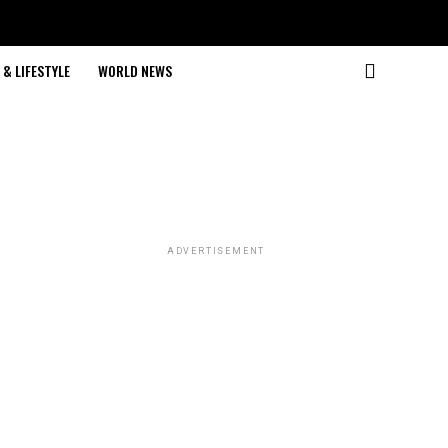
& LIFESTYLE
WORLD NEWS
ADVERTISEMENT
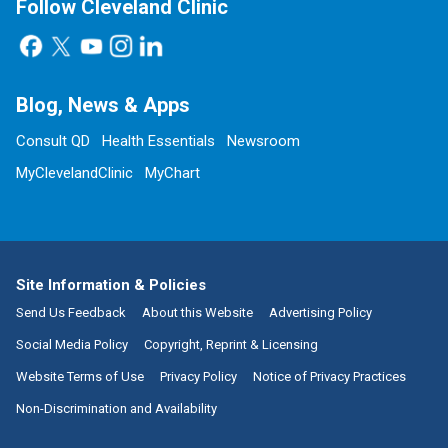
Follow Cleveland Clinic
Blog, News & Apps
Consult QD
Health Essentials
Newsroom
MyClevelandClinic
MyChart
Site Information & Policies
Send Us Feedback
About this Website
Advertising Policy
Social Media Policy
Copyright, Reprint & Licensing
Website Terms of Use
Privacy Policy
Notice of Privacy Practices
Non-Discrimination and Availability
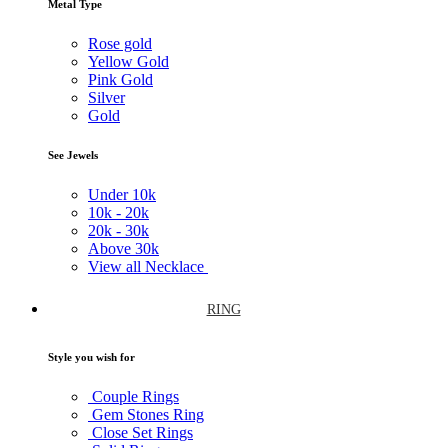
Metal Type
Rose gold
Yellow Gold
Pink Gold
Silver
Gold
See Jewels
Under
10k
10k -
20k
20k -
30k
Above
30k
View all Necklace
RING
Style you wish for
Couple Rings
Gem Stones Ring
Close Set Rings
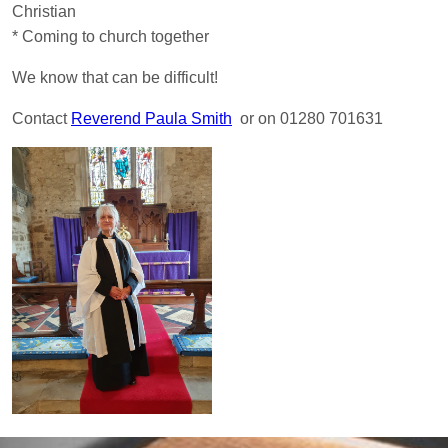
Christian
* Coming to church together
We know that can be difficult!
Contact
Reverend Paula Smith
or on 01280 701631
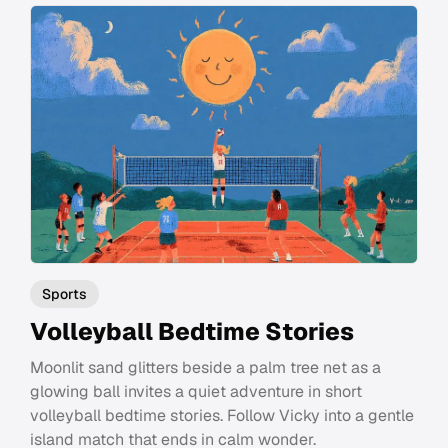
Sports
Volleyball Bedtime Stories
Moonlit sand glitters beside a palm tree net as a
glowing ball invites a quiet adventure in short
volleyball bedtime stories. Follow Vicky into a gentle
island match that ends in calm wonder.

--

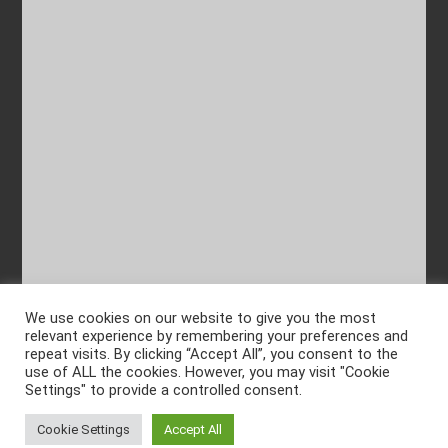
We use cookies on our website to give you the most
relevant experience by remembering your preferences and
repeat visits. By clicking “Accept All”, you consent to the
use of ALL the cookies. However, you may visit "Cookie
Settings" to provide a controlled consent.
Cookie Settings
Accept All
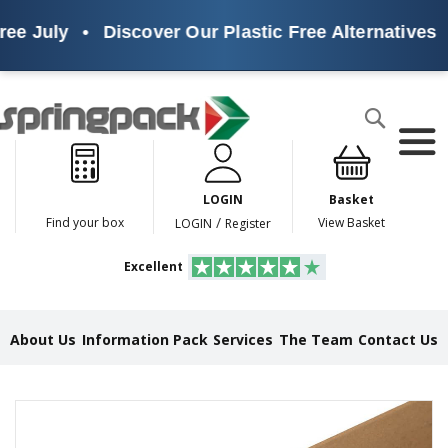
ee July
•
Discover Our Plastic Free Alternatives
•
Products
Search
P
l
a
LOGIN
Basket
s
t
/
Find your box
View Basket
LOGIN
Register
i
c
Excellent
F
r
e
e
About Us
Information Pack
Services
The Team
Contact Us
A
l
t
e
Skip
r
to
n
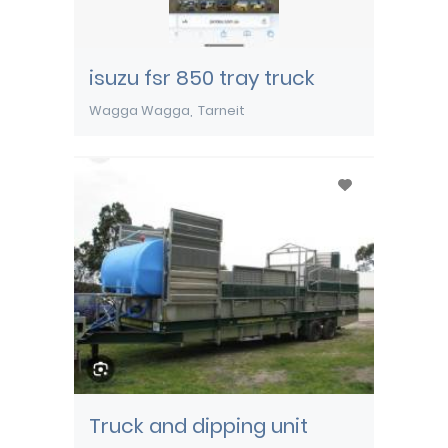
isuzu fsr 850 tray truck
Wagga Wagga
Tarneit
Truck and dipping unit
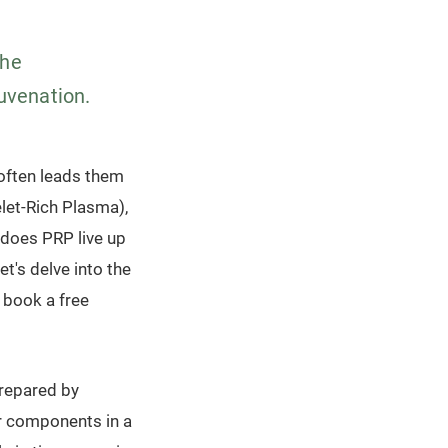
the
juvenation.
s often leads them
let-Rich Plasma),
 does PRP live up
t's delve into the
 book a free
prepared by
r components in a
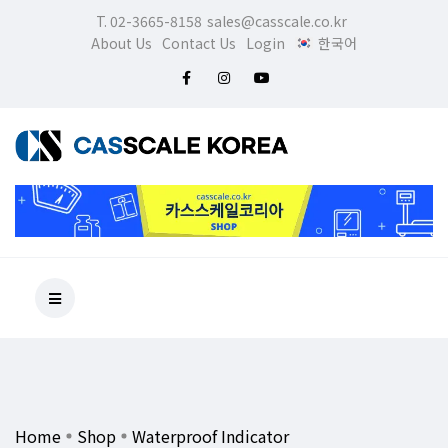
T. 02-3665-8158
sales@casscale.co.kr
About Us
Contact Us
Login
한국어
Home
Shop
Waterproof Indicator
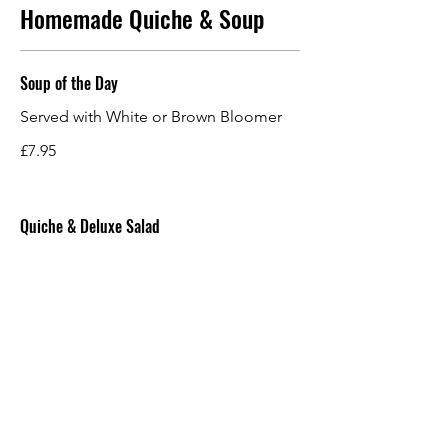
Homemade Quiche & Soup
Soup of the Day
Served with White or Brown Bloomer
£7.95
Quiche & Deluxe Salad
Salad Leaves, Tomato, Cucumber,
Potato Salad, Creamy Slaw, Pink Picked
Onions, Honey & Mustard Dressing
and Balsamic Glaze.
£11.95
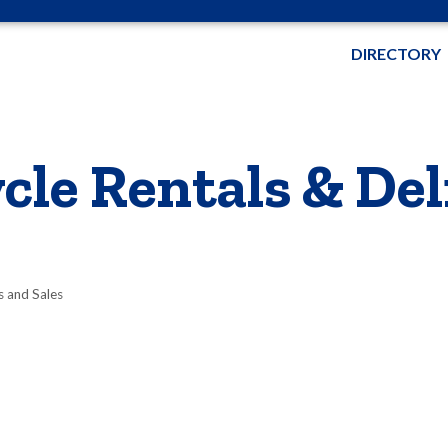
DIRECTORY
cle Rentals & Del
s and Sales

**PROBLEM TO WORK ON**. Copy out all the lines of the records that include "Policy".

**YOUR SOLUTION**.
Advertising Policy
Social Media Policy
Privacy Policy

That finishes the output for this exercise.